Dear Derek,
Your problem is due to the small sample size. Therefore I would not trust the results you get from either lme() nor aov().
Take a look at the example below.
Best regards,
Thierry
library(nlme)
TE <- c(0, 10)
sdPlot <- 1
sdNoise <- 10
dataset <- expand.grid(Treatment = factor(LETTERS[1:2]), Plot =factor(seq_len(3)), Plant = factor(seq_len(2)))
dataset$Plot <- dataset$Treatment:dataset$Plot
tmp <- replicate(1000, {
dataset$Response <- with(dataset, TE[Treatment] + rnorm(length(levels(Plot)), sd = sdPlot)[Plot] + rnorm(nrow(dataset), sd = sdNoise))
c(anova(aov(x ~ Treatment, data = aggregate(dataset$Response, dataset[, c("Treatment", "Plot")], FUN = mean)))[1, 5],
anova(lme(Response ~ Treatment, random = ~ 1|Plot, data = dataset))[2, 4])
})
plot(t(tmp))
#The p-value of the lme model is always equal to or greater than the p-value of the aov model.
#Let's increase the number of plots to ten.
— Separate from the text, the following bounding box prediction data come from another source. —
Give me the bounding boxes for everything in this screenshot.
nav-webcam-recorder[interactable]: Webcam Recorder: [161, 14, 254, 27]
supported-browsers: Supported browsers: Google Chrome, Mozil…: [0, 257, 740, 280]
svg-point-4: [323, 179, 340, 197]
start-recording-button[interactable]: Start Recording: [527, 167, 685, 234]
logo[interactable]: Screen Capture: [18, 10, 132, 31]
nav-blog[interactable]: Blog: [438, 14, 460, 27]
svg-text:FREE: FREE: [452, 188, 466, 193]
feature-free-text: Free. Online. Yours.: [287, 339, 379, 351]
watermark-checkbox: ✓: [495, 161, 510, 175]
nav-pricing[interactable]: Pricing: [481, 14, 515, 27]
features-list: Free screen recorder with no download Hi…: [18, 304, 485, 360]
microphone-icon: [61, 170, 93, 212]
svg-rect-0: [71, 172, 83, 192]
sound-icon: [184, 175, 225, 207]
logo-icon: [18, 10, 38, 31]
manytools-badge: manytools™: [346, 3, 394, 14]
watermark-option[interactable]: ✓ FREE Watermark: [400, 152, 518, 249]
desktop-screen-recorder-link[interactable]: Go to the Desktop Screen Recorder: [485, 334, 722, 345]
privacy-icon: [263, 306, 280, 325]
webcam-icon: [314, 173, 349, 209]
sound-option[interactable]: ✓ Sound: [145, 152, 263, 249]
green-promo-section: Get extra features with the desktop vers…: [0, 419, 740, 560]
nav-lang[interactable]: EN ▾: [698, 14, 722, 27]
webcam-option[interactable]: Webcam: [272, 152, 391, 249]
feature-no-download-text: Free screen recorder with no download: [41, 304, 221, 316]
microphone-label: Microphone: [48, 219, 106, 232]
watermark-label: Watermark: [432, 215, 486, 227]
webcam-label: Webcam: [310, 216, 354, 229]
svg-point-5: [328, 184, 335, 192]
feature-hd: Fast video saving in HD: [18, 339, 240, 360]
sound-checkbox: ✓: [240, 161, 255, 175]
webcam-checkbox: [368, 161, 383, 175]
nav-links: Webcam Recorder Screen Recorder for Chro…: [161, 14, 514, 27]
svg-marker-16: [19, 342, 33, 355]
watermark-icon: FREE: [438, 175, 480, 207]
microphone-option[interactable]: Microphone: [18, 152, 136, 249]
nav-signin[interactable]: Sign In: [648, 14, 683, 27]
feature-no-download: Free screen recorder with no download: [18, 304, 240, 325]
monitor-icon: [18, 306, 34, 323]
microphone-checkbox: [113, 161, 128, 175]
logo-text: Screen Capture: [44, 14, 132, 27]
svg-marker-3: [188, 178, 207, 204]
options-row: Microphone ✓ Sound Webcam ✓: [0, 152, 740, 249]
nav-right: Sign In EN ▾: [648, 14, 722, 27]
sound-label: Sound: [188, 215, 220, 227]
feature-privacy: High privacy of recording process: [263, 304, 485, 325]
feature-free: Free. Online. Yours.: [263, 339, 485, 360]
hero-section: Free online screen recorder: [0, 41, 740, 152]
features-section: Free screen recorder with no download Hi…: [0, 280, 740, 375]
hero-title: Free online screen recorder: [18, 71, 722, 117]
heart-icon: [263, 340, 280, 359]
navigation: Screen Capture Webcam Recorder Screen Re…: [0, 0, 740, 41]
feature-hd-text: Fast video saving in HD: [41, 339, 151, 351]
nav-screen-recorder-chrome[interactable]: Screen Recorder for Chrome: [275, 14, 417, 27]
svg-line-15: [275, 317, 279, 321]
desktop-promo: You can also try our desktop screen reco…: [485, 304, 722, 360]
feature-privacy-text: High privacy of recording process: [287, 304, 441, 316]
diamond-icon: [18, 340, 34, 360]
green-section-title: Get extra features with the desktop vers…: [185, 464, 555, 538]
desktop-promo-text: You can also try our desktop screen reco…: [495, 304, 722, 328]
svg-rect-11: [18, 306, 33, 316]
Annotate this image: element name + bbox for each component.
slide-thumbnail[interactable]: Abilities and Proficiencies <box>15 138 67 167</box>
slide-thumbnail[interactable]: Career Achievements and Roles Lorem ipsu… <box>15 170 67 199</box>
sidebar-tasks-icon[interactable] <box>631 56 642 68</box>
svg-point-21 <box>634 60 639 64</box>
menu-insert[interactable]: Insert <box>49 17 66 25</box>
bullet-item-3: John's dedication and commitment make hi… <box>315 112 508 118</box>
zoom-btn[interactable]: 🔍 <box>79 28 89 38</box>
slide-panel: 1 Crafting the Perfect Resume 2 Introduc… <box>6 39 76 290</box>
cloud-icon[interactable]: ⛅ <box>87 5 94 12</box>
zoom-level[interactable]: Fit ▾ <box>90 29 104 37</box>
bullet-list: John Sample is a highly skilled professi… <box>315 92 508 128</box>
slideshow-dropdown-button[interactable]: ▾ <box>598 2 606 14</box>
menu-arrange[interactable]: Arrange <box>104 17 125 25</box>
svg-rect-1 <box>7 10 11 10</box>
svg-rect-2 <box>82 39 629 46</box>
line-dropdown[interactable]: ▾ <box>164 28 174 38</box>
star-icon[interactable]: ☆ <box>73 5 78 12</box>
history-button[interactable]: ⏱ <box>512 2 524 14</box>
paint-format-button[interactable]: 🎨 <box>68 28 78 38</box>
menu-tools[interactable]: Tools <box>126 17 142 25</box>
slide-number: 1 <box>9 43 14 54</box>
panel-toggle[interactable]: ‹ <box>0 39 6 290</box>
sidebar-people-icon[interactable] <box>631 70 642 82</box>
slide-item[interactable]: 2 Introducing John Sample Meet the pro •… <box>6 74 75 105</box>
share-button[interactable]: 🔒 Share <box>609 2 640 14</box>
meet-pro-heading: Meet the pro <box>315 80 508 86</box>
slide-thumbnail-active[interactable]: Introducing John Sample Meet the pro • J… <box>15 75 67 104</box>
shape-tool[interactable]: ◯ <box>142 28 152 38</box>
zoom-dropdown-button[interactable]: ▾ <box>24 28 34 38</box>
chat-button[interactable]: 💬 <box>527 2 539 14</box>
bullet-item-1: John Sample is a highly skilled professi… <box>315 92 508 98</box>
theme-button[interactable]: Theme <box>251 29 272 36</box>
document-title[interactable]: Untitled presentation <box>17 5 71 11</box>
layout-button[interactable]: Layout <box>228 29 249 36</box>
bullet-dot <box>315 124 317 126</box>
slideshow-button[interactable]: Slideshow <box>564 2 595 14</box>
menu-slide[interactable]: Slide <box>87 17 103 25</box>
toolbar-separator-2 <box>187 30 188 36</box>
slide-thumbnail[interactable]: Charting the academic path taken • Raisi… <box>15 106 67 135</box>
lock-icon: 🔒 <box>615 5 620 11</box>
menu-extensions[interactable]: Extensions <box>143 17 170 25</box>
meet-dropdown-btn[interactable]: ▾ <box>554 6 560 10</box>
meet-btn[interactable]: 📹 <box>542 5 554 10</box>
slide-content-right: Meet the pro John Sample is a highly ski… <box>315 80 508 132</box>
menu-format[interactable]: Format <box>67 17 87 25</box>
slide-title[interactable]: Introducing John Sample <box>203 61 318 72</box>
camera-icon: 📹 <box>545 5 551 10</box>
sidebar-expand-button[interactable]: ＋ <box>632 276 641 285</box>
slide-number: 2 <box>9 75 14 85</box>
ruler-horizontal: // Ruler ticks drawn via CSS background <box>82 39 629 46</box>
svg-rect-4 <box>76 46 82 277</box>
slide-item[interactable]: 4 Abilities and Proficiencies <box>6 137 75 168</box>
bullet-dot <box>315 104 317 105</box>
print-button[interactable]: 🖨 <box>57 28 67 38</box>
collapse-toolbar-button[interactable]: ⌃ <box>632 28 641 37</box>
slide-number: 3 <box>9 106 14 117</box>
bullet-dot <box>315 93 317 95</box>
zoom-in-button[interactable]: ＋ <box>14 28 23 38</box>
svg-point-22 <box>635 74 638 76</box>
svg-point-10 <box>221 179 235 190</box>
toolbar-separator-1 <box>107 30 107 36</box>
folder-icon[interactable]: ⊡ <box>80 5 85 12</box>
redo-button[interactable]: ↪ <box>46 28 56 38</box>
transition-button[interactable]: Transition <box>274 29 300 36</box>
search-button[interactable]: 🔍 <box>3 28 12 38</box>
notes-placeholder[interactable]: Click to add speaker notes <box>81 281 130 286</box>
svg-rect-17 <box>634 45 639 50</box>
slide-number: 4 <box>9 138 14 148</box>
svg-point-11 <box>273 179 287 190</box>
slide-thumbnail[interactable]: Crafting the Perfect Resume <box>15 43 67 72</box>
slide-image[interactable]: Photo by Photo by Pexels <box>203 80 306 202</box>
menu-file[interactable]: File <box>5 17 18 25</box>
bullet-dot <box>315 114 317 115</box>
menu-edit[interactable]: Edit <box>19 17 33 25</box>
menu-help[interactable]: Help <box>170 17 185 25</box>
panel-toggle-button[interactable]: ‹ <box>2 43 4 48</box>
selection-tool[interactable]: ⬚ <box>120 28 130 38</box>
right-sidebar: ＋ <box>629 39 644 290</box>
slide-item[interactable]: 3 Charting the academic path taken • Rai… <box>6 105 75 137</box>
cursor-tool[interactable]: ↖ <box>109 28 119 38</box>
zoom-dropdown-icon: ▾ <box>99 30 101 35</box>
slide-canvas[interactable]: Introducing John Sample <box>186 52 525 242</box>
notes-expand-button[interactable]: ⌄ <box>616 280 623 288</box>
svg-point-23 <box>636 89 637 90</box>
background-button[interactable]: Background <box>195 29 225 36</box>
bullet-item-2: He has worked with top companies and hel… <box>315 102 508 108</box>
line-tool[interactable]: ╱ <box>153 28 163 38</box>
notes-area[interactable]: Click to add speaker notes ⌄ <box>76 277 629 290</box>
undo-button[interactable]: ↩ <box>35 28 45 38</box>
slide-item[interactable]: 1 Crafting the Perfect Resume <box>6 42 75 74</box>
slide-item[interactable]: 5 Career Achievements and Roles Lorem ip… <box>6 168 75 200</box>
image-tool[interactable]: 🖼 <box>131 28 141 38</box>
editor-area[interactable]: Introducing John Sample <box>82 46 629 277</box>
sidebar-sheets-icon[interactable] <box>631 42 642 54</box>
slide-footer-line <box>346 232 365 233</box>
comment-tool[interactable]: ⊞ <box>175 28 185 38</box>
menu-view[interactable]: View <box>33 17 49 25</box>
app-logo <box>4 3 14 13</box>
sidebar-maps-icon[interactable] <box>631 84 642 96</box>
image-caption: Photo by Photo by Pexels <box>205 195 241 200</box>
Notice that the difference in p-value is much smaller
dataset <- expand.grid(Treatment = factor(LETTERS[1:2]), Plot =factor(seq_len(10)), Plant = factor(seq_len(2)))
dataset$Plot <- dataset$Treatment:dataset$Plot
tmp <- replicate(1000, {
dataset$Response <- with(dataset, TE[Treatment] + rnorm(length(levels(Plot)), sd = sdPlot)[Plot] + rnorm(nrow(dataset), sd = sdNoise))
c(anova(aov(x ~ Treatment, data = aggregate(dataset$Response, dataset[, c("Treatment", "Plot")], FUN = mean)))[1, 5],
anova(lme(Response ~ Treatment, random = ~ 1|Plot, data = dataset))[2, 4])
})
plot(t(tmp))
#Increasing both the number of plots and the number of plants per plot eliminates the difference in p-value.
dataset <- expand.grid(Treatment = factor(LETTERS[1:2]), Plot =factor(seq_len(10)), Plant = factor(seq_len(20)))
dataset$Plot <- dataset$Treatment:dataset$Plot
tmp <- replicate(1000, {
dataset$Response <- with(dataset, TE[Treatment] + rnorm(length(levels(Plot)), sd = sdPlot)[Plot] + rnorm(nrow(dataset), sd = sdNoise))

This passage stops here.